Entries supplied ▸
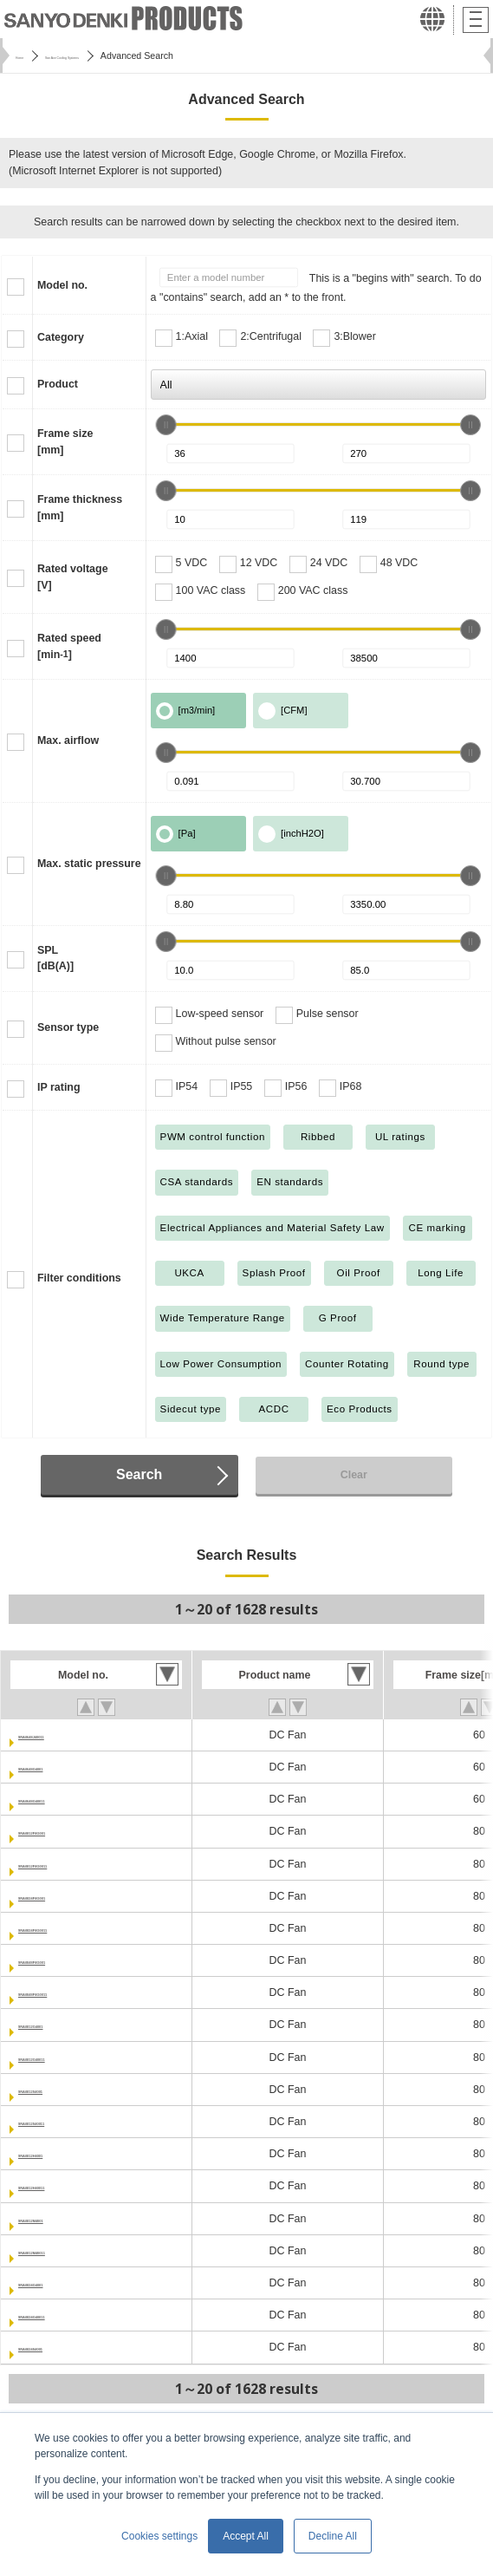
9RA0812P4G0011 (63, 1864)
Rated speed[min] (69, 646)
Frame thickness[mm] (79, 507)
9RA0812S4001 (56, 2090)
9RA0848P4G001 (60, 1960)
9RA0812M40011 (60, 2251)
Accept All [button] (246, 2536)
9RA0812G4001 (57, 2024)
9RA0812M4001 (57, 2219)
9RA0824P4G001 (60, 1896)
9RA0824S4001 (56, 2347)
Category (60, 337)
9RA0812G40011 (60, 2057)
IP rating (59, 1087)
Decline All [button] (332, 2536)
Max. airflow (68, 740)
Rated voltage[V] (72, 577)
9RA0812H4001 (56, 2154)
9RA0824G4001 (57, 2283)
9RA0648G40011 (60, 1799)
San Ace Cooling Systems (115, 55)
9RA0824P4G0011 (63, 1928)
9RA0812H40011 (59, 2186)
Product (57, 384)
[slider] (166, 424)
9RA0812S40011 (59, 2122)
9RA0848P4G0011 (63, 1992)
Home (28, 55)
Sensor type (68, 1027)
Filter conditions (79, 1278)
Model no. (62, 285)
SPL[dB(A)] (55, 958)
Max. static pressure (89, 864)
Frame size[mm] (65, 441)
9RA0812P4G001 (60, 1831)
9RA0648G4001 (57, 1767)
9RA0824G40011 (60, 2315)
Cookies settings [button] (159, 2536)
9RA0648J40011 (59, 1735)
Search (139, 1474)
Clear (354, 1475)
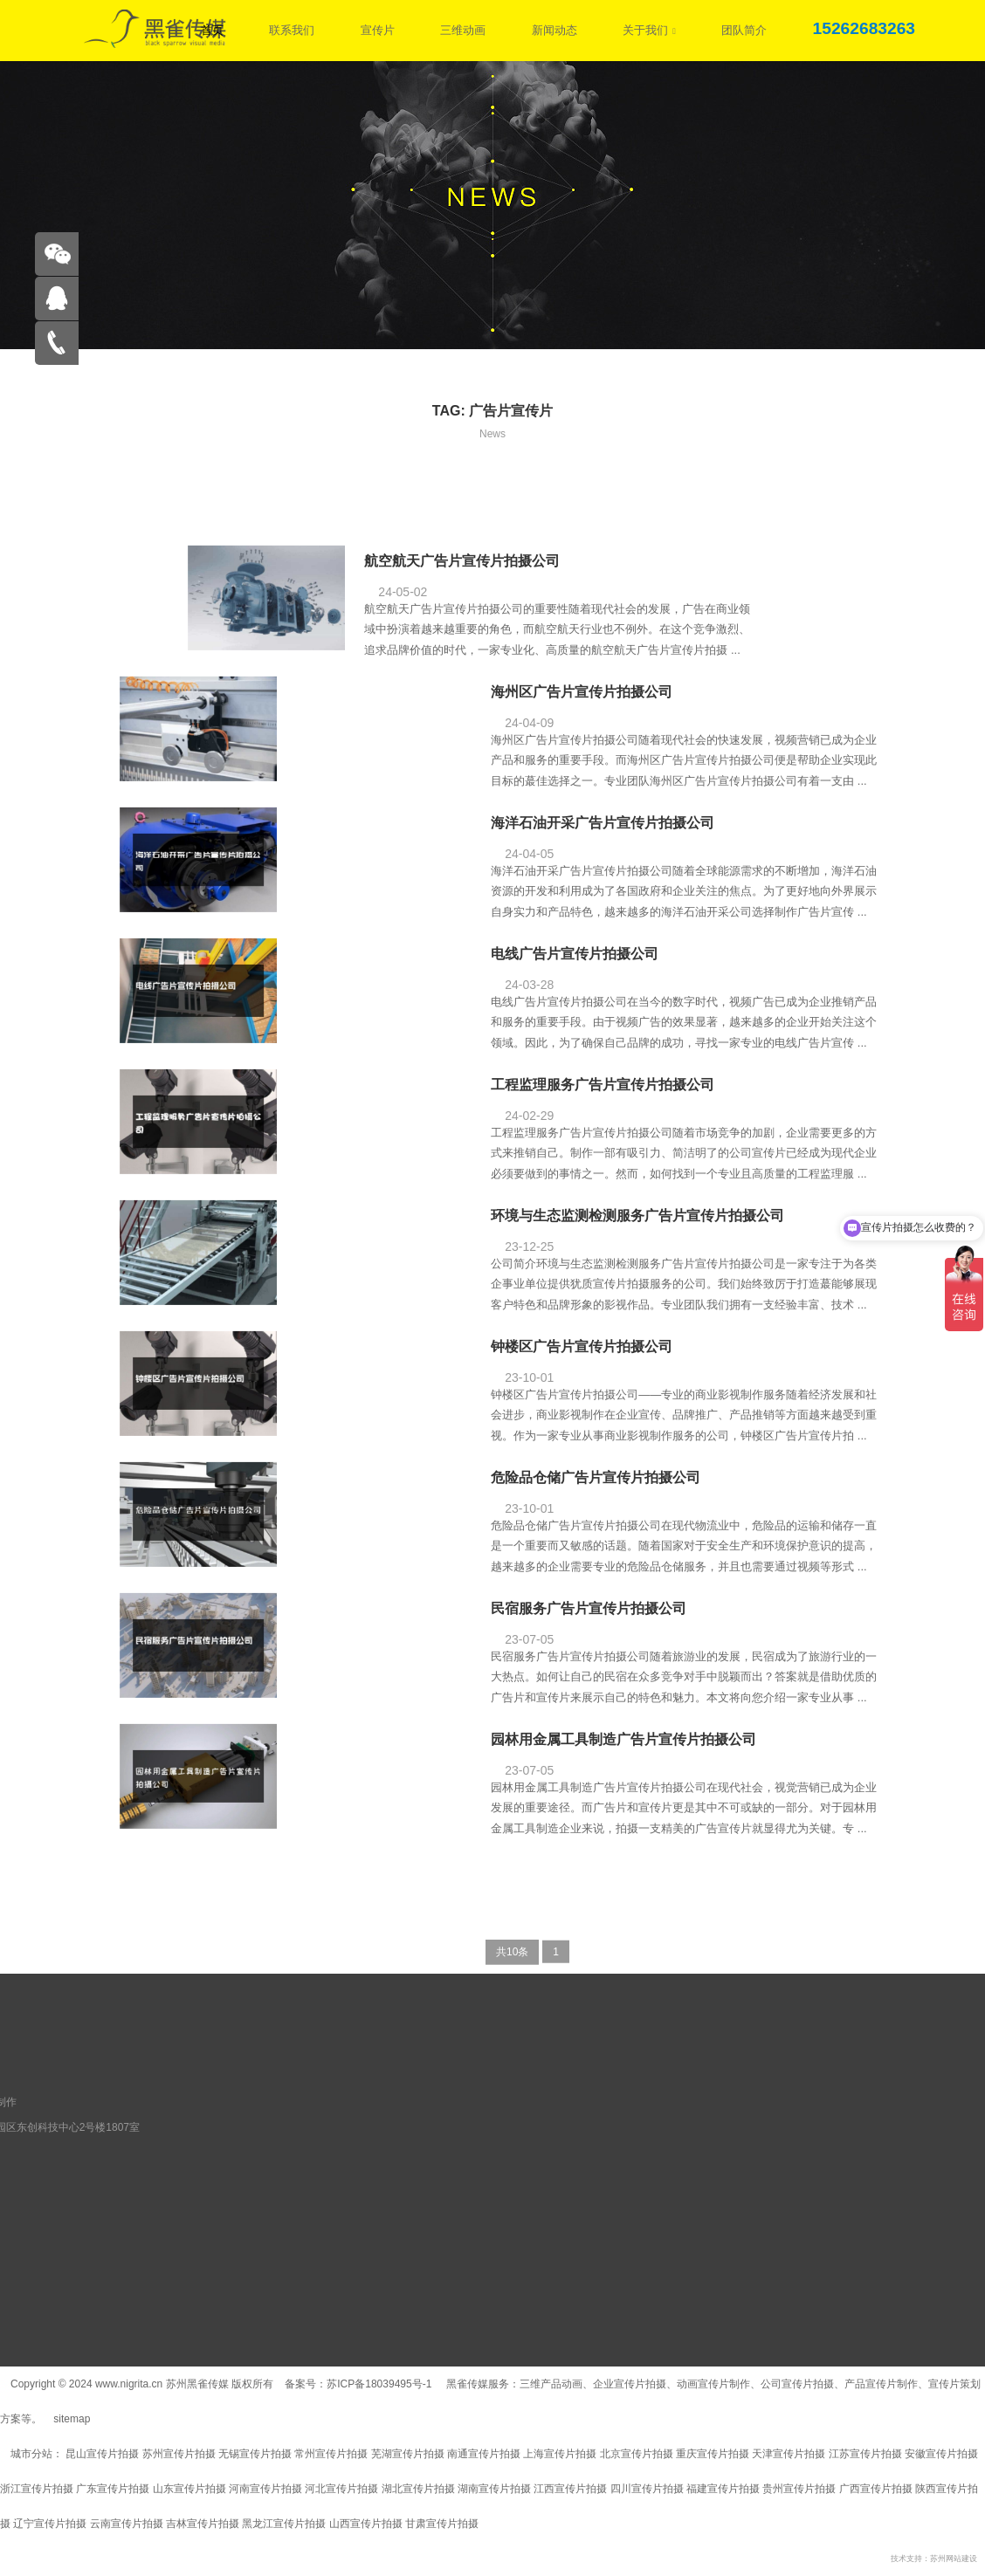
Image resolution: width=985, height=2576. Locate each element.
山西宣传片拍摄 (366, 2524)
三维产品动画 (551, 2384)
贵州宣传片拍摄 (799, 2489)
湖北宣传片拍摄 (418, 2489)
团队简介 (744, 30)
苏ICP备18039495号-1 (380, 2384)
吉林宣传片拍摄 (202, 2524)
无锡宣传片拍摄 (255, 2454)
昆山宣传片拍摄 (102, 2454)
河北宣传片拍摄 (341, 2489)
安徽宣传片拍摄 (941, 2454)
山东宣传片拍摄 (189, 2489)
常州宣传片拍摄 (331, 2454)
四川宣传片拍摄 (647, 2489)
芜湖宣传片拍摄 (407, 2454)
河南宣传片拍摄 (265, 2489)
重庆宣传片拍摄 (712, 2454)
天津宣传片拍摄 (788, 2454)
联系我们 (291, 30)
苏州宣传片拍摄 (179, 2454)
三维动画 (463, 30)
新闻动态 (554, 30)
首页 (212, 30)
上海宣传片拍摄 (559, 2454)
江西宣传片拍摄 (570, 2489)
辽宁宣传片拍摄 (49, 2524)
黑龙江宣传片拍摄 (284, 2524)
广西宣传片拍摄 (876, 2489)
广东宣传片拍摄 (112, 2489)
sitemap (71, 2419)
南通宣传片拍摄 (483, 2454)
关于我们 (649, 30)
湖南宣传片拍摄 (494, 2489)
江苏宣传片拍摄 (865, 2454)
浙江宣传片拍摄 (36, 2489)
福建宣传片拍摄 (723, 2489)
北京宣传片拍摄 (636, 2454)
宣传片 (378, 30)
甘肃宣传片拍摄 (442, 2524)
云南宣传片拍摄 (126, 2524)
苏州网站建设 (953, 2558)
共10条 (512, 1958)
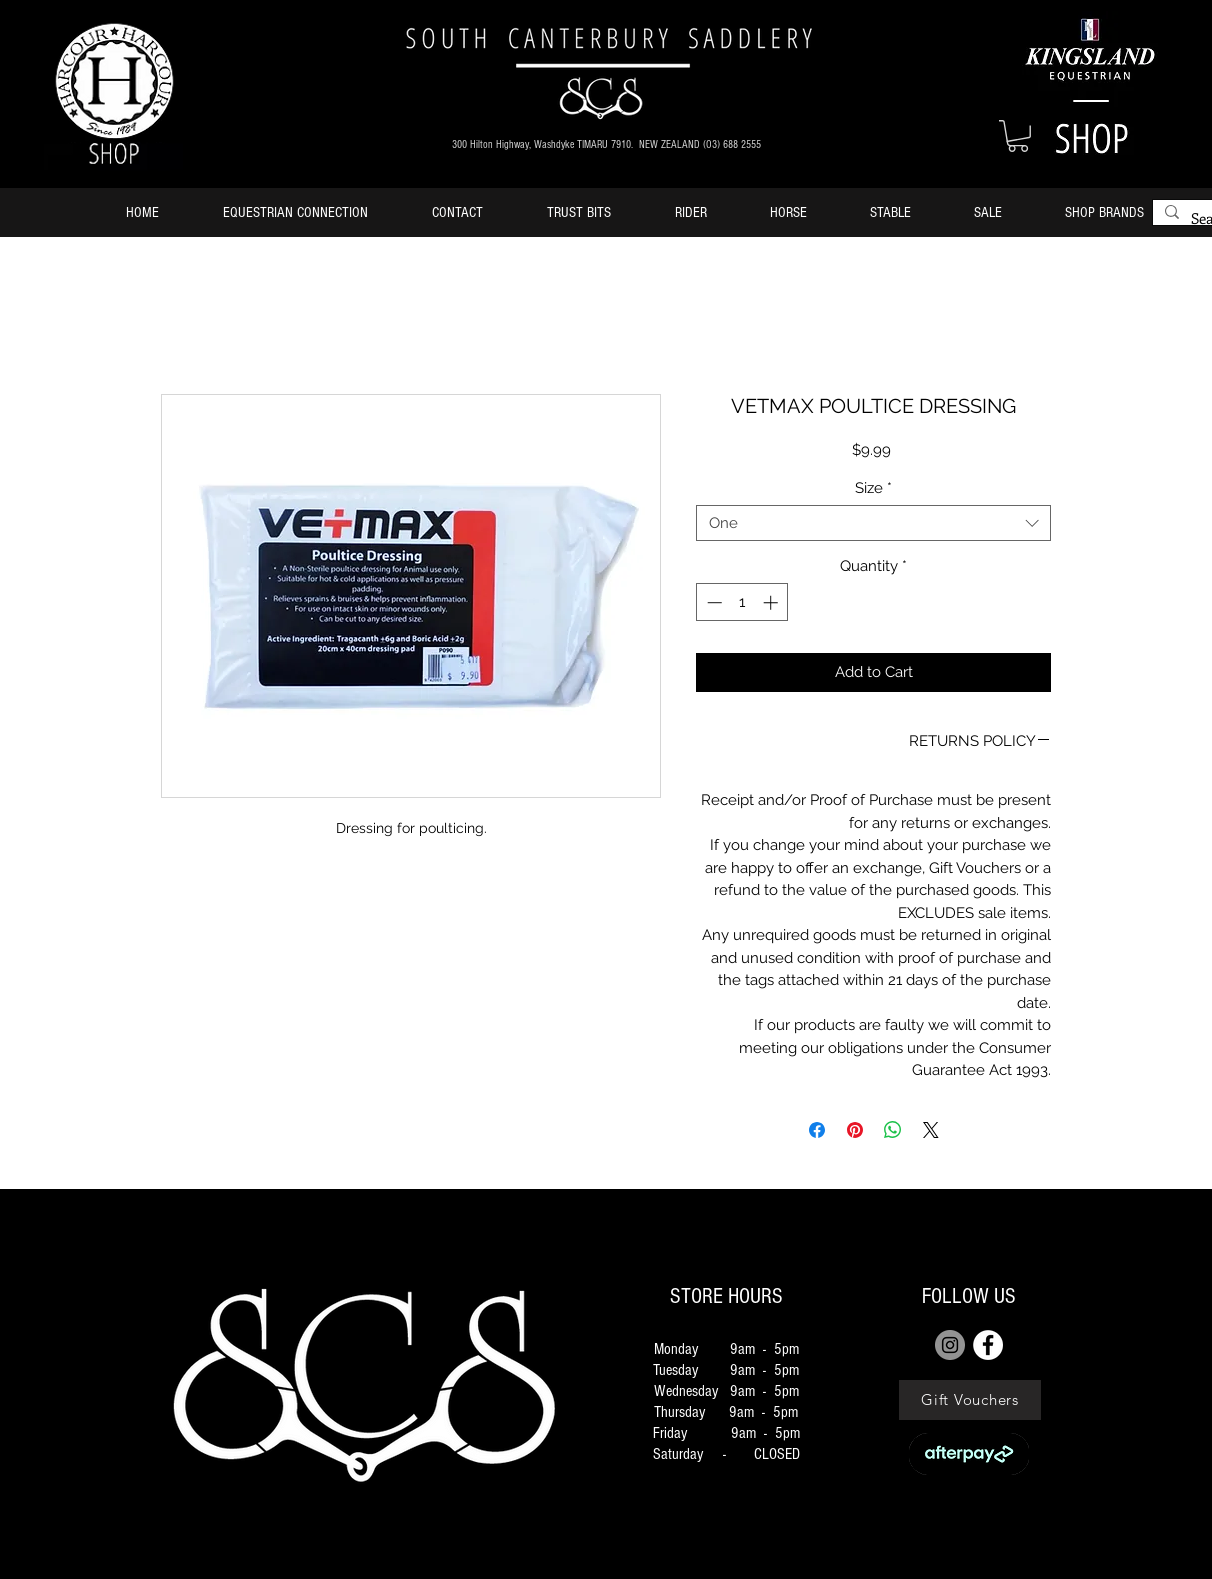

Goal of the exercise ▸ Only the lines from the line holding "辽宁宣传片拍摄 (49, 2524)" through the last line above belong in the answer, repeated exactly; the pictures do not.

Your response ▸
辽宁宣传片拍摄 (49, 2524)
黑龙江宣传片拍摄 (284, 2524)
广西宣传片拍摄 (876, 2489)
广东宣传片拍摄 (112, 2489)
sitemap (71, 2419)
南通宣传片拍摄 (483, 2454)
关于我们 (649, 30)
湖南宣传片拍摄 (494, 2489)
江苏宣传片拍摄 (865, 2454)
浙江宣传片拍摄 (36, 2489)
福建宣传片拍摄 (723, 2489)
北京宣传片拍摄 (636, 2454)
宣传片 (378, 30)
甘肃宣传片拍摄 (442, 2524)
云南宣传片拍摄 (126, 2524)
苏州网站建设 (953, 2558)
共10条 (512, 1958)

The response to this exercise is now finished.